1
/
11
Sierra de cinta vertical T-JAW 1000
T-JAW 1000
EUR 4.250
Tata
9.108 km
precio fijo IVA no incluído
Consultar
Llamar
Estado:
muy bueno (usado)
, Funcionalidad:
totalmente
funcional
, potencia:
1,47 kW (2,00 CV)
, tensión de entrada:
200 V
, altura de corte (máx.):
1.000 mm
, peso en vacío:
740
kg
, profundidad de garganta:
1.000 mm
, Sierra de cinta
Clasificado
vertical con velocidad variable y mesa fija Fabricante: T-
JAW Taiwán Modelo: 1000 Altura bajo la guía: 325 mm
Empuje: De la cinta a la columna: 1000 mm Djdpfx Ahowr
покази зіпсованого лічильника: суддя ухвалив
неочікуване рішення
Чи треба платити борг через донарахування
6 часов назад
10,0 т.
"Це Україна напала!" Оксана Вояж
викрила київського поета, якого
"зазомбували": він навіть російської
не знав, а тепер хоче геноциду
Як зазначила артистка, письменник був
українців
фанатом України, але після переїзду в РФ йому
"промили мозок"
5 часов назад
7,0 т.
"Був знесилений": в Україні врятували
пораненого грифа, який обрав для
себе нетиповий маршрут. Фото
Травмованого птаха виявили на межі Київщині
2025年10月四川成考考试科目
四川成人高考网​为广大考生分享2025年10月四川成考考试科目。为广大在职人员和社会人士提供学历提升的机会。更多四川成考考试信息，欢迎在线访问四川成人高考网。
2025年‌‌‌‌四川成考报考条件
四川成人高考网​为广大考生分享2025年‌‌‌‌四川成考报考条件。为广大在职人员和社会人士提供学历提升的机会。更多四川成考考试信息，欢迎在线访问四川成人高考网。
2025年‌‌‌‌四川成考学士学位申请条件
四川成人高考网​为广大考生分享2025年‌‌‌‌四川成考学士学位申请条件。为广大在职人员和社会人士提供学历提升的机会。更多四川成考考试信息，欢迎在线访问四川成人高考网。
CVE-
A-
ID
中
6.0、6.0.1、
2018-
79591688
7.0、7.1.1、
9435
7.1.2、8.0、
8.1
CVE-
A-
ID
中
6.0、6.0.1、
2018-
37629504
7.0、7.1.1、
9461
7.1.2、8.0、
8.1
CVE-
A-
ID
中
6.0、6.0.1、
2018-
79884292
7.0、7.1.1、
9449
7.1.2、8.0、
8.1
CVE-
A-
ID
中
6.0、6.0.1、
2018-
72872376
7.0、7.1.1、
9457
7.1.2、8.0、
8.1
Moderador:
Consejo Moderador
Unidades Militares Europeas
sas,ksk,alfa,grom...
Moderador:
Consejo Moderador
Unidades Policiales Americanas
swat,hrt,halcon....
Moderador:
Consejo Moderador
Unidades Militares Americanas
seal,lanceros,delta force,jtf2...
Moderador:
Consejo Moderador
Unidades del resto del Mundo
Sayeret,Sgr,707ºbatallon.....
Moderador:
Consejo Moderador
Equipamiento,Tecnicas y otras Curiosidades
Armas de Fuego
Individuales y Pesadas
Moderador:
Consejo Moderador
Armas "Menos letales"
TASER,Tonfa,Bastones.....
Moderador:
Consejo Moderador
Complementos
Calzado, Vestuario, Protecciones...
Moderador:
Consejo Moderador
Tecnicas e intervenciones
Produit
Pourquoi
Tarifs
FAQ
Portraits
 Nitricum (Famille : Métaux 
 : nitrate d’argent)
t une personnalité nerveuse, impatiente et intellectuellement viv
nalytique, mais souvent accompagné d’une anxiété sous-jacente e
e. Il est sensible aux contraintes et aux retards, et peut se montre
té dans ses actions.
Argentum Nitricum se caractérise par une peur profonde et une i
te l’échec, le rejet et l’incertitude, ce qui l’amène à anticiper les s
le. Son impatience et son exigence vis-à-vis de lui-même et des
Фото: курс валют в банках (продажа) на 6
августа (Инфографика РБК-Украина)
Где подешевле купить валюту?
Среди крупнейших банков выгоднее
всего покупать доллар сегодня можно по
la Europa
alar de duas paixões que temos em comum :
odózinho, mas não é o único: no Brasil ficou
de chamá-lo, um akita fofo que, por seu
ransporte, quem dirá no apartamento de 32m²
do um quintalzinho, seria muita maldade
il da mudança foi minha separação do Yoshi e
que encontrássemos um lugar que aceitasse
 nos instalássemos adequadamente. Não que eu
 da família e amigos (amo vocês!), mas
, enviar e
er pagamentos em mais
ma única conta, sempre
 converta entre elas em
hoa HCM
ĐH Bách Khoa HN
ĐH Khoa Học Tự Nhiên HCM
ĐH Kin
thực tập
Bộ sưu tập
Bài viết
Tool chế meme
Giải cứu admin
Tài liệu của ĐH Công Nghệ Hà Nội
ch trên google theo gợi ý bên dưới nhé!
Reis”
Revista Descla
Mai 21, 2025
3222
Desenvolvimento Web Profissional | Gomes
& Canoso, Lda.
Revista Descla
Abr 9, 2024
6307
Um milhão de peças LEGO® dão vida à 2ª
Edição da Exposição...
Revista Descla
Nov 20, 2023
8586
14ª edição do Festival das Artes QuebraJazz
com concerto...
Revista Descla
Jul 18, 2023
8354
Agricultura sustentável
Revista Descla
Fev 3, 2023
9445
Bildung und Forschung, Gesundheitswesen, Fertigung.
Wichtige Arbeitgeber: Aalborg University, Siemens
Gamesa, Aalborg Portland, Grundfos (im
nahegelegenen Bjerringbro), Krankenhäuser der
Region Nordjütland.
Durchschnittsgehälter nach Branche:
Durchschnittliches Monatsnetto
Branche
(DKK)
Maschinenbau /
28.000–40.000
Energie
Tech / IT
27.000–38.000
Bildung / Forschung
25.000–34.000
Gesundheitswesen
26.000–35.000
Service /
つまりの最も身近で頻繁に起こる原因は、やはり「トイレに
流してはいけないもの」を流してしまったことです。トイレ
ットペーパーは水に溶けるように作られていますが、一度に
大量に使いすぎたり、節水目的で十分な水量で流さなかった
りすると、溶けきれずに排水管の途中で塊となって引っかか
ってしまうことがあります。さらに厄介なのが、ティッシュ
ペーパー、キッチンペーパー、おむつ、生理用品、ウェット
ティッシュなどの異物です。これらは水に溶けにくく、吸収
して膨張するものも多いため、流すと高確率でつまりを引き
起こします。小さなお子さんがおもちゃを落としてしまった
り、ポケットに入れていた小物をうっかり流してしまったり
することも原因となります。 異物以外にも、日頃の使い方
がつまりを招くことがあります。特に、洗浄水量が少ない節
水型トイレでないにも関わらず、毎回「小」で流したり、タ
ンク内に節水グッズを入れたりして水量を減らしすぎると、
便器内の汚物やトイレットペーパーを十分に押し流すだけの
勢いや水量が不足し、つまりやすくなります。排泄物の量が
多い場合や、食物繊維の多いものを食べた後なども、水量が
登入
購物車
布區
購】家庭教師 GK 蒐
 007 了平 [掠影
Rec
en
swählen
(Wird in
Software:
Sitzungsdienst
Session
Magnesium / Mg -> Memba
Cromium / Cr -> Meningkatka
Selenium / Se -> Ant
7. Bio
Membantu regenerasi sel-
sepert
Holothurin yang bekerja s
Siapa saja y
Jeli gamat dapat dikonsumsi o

What is needed
Take from the material above every line that includes the word "vertical".

Written solution
Sierra de cinta vertical T-JAW 1000
vertical con velocidad variable y mesa fija Fabricante: T-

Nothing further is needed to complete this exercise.